【ストーリー】

■ボタンの掛け違い
・相変わらず個人的にはしっくり来ません。
「俺たちが戦うことで人々が戦う勇気を持てる」とか、司令の命令でスパイをしていたとか、展開自体は納得がいくものなのですが、ところどころに噛み合わない部分を感じます。

・まず大きく気になったのは、スティンガーが司令官の指令でスパイしてただけと説明された点です。
登場人物全体の主体性が一気に下がりました。知らないで騒いでいたラッキーとチャンプが馬鹿みたいですし、騙されたジャアクマターも株が下がりました。といって、司令官やスティンガーの株が上がるわけでもなく、全員が損をした感じです。おまけにスティンガーの単独行動も「呼べば来るんでしょ?」という印象で何とも中途半端な行動に見えます。

・次に「(地球で戦うことに)満場一致」という流れです。
話題の中心人物であるはずのチャンプがまだ意見を言っていないのに満場一致と言い切ることに違和感がありました。そのすぐ後にチャンプがノリノリで賛成していることにはもっと違和感がありました。スティンガーとの確執はどこに消えたのでしょう…?
スティンガーが地球に残ると言っていたのだからそこは「あいつを見張るために俺も残る」とか、チャンプ独自の目的を用意すれば良かったのではないかと思いました。

・それとスパーダが食材云々と言っていたことも不思議でした。
前回の印象だと人々を救うとかそっちの方向に興味を持っている印象だったのですが、それと真逆の発言に戸惑いました。 「地球の人が笑顔でご飯を食べれる環境を取り戻したい」とかそんな混ぜ方もできたと思うのですが。とりあえず、スパーダは真面目系でいいのかなと思っていましたがまたよくわからなくなってきました。

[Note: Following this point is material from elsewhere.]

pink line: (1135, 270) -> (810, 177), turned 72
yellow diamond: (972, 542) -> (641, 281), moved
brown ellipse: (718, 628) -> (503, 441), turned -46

・ストーリー以外にアクションでもモヤっとする描写がありました。
冒頭の戦いでラッキーが壁を撃って壊して怪人を壁の下敷きにしたシーンで「おっしゃ、ラッキー!」と言っていました。あれは狙って撃ったんじゃないのでしょうか? ラッキーの使い方に違和感がありました。
脚本上では「普通に射撃を外したけど幸運にも壁が倒れて敵に当たった」というシーンだったのに、撮影側が間違えて狙い撃ちに見える映像を撮ってしまったのでしょうか? どこに原因があるのか判断がつきません。

・幹部扱いのエリードロンが巨大化しないまま終わったこともすっきりしませんでした。一応、何度か格上感を出していた相手ですからきちんと戦って決着をつけてほしかったです。

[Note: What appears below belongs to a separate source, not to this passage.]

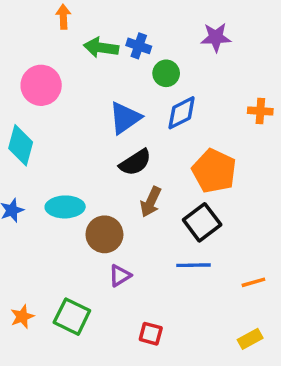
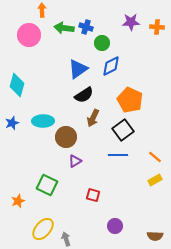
pink circle: (41, 85) -> (29, 35), moved
orange cross: (260, 111) -> (157, 27), moved
orange line: (253, 282) -> (155, 157), moved, turned 56
orange star: (22, 317) -> (18, 201), moved
yellow rectangle: (250, 339) -> (155, 180), moved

・全体的に「落とし所はそこにするの?」と疑問に思う展開でした。
流れ自体は頷けるのですが、オチの部分で首を傾げる内容がいくつかありました。 ボタンの掛け違いというか、どこか私の感性とは噛み合いません。


【アクション】

・9vs1の戦いはそれなりに上手くやっていました。
上下の空間に縦横斜めと立体性を活かし、絵面がマンネリに見えないよう工夫していました。人数が多くてもやっていけそうです。

・宇宙での巨大戦は少し残念でした。
換装パーツが8体分有るのに、宇宙ではどの部位でもビーム撃つだけなのはもったいないと思います。形がだいぶ差があるのですから攻撃にも個性を発揮してほしいです。

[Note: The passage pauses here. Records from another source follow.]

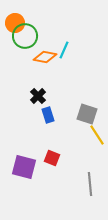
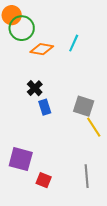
cyan line: (64, 50) -> (74, 43), moved
red square: (52, 158) -> (44, 180), moved

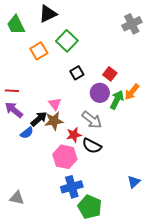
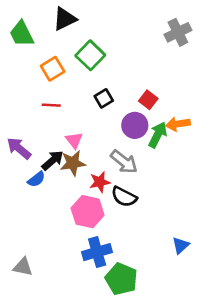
red line: (12, 91) -> (51, 105), moved
orange arrow: (132, 92) -> (178, 124), turned 42

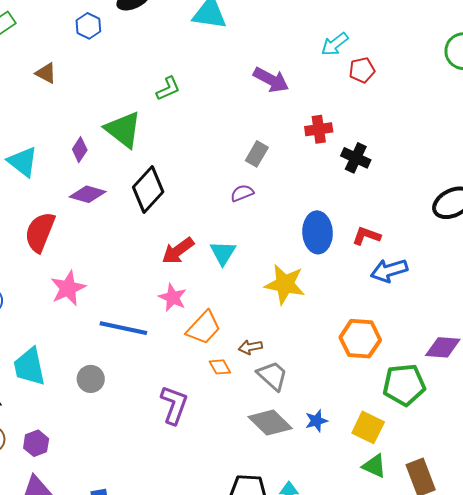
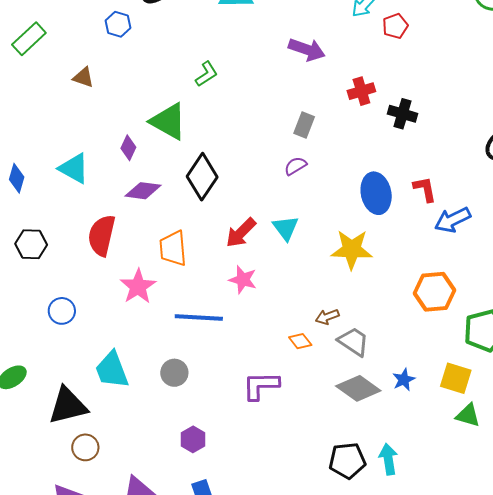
red L-shape: (366, 236) -> (425, 189), turned 68
orange trapezoid: (204, 328) -> (173, 248), moved, turned 141
purple L-shape: (174, 405) -> (261, 386), turned -102
purple hexagon: (36, 443) -> (193, 439), moved

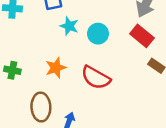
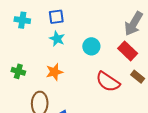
cyan star: (69, 26) -> (57, 39), moved
red semicircle: (96, 78) -> (108, 82), moved

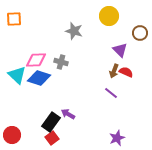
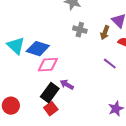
pink diamond: (36, 60) -> (48, 65), moved
gray cross: (61, 62) -> (80, 30), moved
brown arrow: (114, 71) -> (105, 33), moved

次回はダンス回のようです。ダンスといえばもはやキッズ向けでは定番ですが、その手の話は戦隊では2,3クール目の暇な時期にやる印象なので、出るのが早いと思いました。

その他に新幹部も登場するみたいです。
エリードロンはあっさり死んで「序章・完」という流れだったので、今度の幹部も1クール終わりまでに倒されてまた一区切りなのですかね。